◆ Your goal: Below are records; extract exactly the lines from the one containing "la durée du cycle et contrôler à distance" through the last, both included, and keep the pictures out.

◆ Listed records:

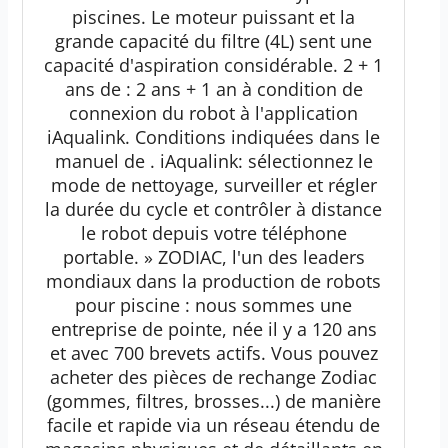
piscines. Le moteur puissant et la
grande capacité du filtre (4L) sent une
capacité d'aspiration considérable. 2 + 1
ans de : 2 ans + 1 an à condition de
connexion du robot à l'application
iAqualink. Conditions indiquées dans le
manuel de . iAqualink: sélectionnez le
mode de nettoyage, surveiller et régler
la durée du cycle et contrôler à distance
le robot depuis votre téléphone
portable. » ZODIAC, l'un des leaders
mondiaux dans la production de robots
pour piscine : nous sommes une
entreprise de pointe, née il y a 120 ans
et avec 700 brevets actifs. Vous pouvez
acheter des pièces de rechange Zodiac
(gommes, filtres, brosses...) de manière
facile et rapide via un réseau étendu de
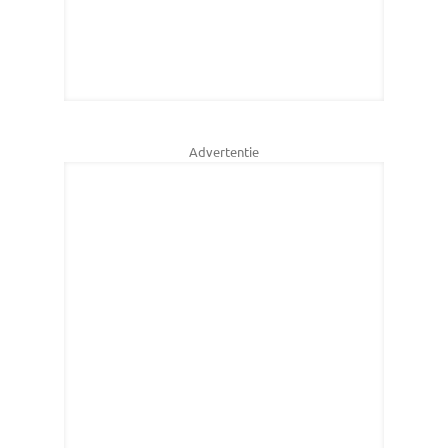
Advertentie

◆ Response box:
la durée du cycle et contrôler à distance
le robot depuis votre téléphone
portable. » ZODIAC, l'un des leaders
mondiaux dans la production de robots
pour piscine : nous sommes une
entreprise de pointe, née il y a 120 ans
et avec 700 brevets actifs. Vous pouvez
acheter des pièces de rechange Zodiac
(gommes, filtres, brosses...) de manière
facile et rapide via un réseau étendu de
Advertentie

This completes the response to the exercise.